Sunday, 12 July 2009

The Imaginarium Of Terry Gilliam

A few, quick thoughts for those of you eager to know about The Imaginarium Of Doctor Parnassus.

First, though, a bit of context. When I emerged from Leicester Square tube station at around 5.45pm on Friday and headed towards Soho for the Parnassus screening, there was a strong smell of smoke in the air, crowds on the streets, and TV crews and fire engines parked at the Old Compton Street junction with Dean Street, which is where the screening was due to take place and which the police had cordoned off. It turned out that an office building on Dean Street had gone up in flames and my immediate thought, other than I hope no one had been killed or injured, was that the screening was going to be cancelled, and that the curse of Terry Gilliam was somehow going to strike again.

Fortunately not. The screening went ahead and I have to report that for Gilliam fans, it's the film we've all been waiting for. Pure, unadulterated Gilliam from beginning to end — and the Gilliam of Time Bandits, Baron Munchausen and BrazilParnassus is perhaps the closest thing there is to actually travelling into the mind of one of cinema's most idiosyncratic and inventive artists.

The plot revolves around Christopher Plummer's thousand-year-old Parnassus and his wager with Tom Waits' Devil who's turned up, somewhat prematurely, to collect his winnings in the form of Parssus's soon to be sixteen-year-old daughter Valentina (model Lily Cole). Together with Andrew Garfield's eager Anton and Verne Troyer's faithful Percy, the four form a traveling troupe of actors and storytellers who find, one night, Heath Ledger's Tony hanging by a rope beneath a London bridge, a morbid scene made even harder to watch given Ledger's tragic death mere weeks after filming it. Figuring him to be The Hanging Man of the Tarot and a sign of good fortune in his long-standing wager with Old Nick, Parnassus welcomes Tony to their vaudeville stage show which features, as its main attraction, a special mirror — a portal into a magical wonderland young Alice would have approved of — which offers the entrant a peak into their imagination, whatever it maybe.

It's with this land that Gilliam cements his place as an amazing fantasist, the various CGI worlds brimming with surreal, Dali-esque fantasies and nightmare touches, be it a series of giant, floating Parnassus heads, or giant jellyfish, or rivers that transform into snakes, and a land in which souls are forced to choose between Parnassus or the Devil. It's in this land, too, that Ledger's Tony becomes Johnny Depp and Jude Law and Colin Farrell, a ploy that might well have backfired, a la Plan 9 From Outer Space, but works a treat, each actor not only looking like Heath to varying degrees but playing his character too.
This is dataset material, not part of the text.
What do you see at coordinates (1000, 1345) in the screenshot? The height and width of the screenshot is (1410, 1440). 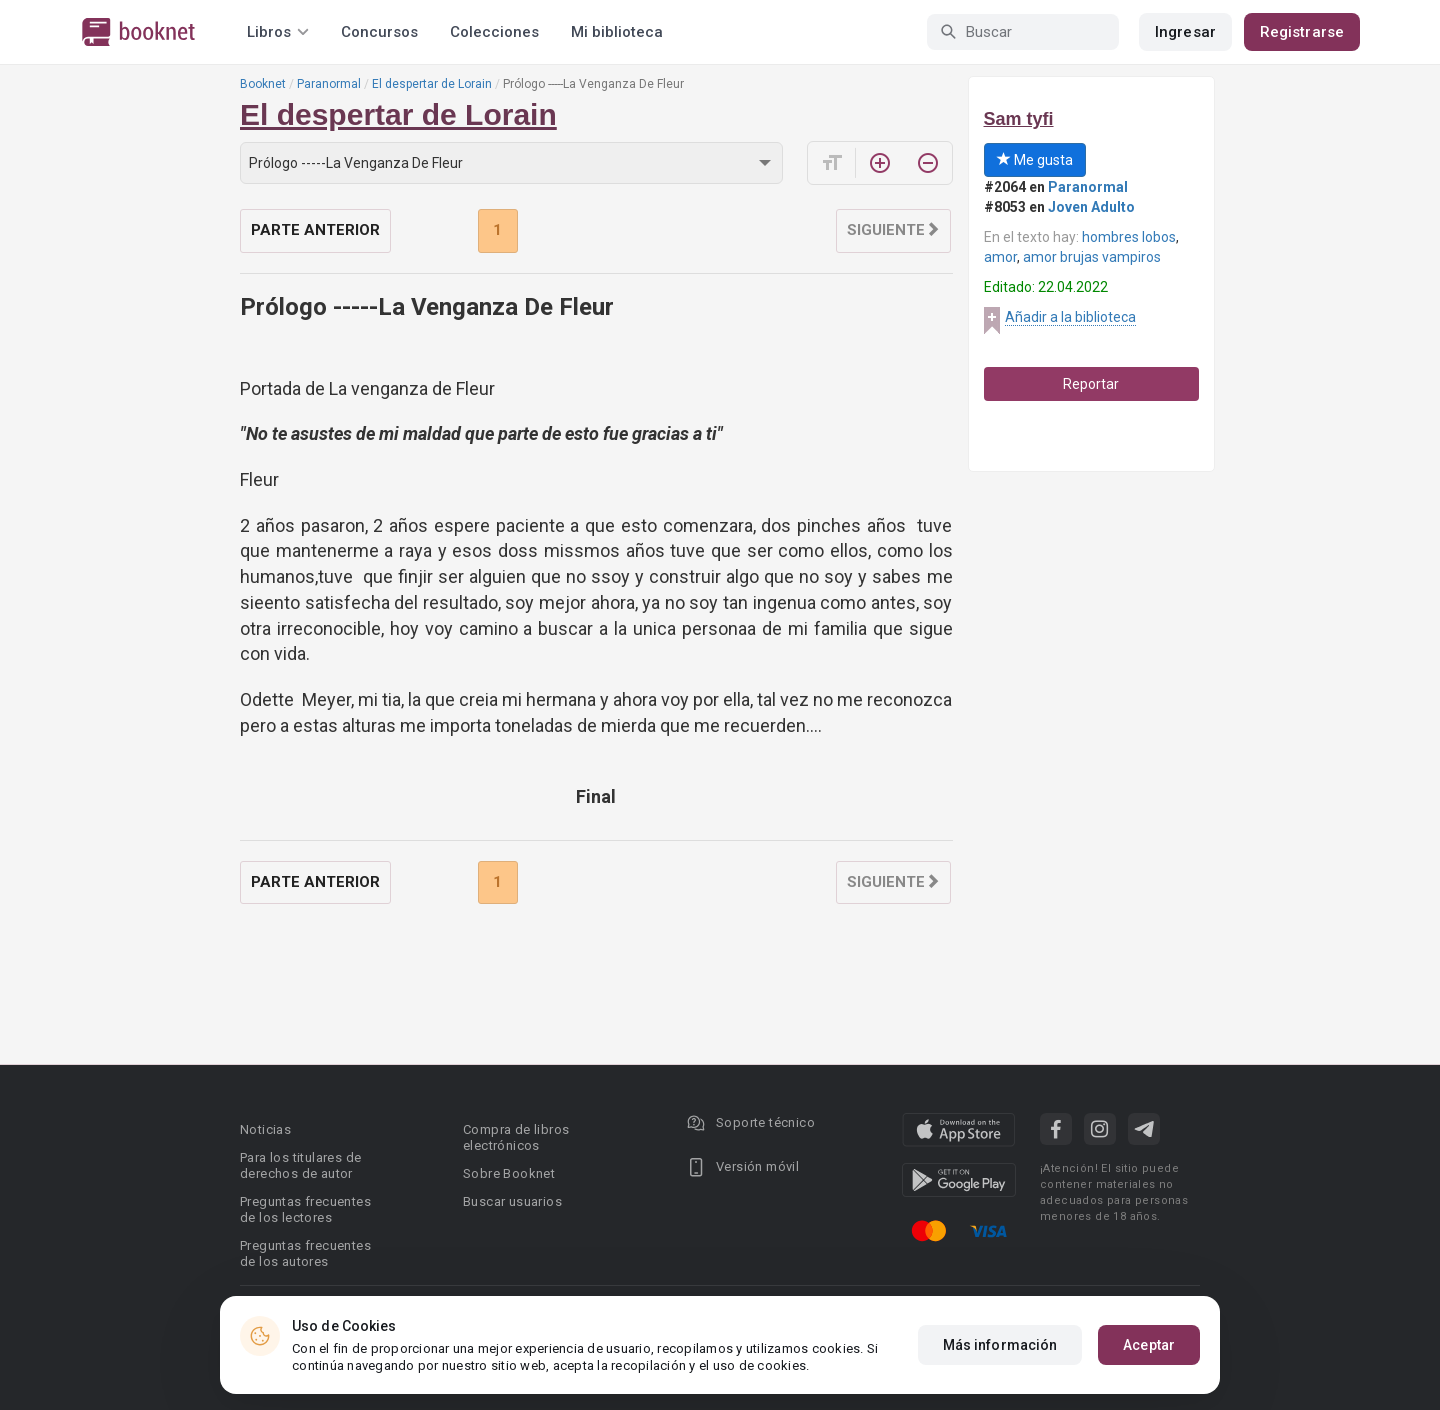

It's a movie not without some flaws, but it matters not one iota. This was a movie from the heart even before Ledger's tragic and untimely demise. It's even more of one now.

Welcome back Terry, you were missed.


Anonymous said...

I'm so envious! Right now at, a fan support site, we're fighting to build up so much pressure that we'll finally get a distributor in the US (we don't have one yet!) and get wider releases throughout the world. Anyone who wants to join the effort (or just wants as much information about the film as possible), please go there. There are some cool things going on.

I love your review. It fits right in with other positive reviews I've seen--this is pure Gilliam, and Gilliam at his best. I can't wait! And I'm damned if I'm going to miss seeing it in a movie theater in my country because these guys can't figure out that this movie can attract a sizable audience.


Mark Salisbury said...

Thanks for stopping by jj.

I do believe I have stopped by your site before. Anything that helps the film get seen is a good thing. And certainly in the US.

Anonymous said...

They'll know you--your review went up on the homepage today (with the link). Come by and check it out!


Mark Salisbury said...

Will do.

Anonymous said...

Great to see you working...

Thanks for sharing...


Gina said...

Dali-esque fantasies? I approve. (And now I want to give the Dali museum another visit.) Thank you for the review, Mark! If possible, I am even more excited for Parnasses.

Lastly, since I read this while listening to the cast recording of The Mystery of Edwin Drood - I have to say, I think Gilliam could do an amazing film adaptation of this fantastic musical.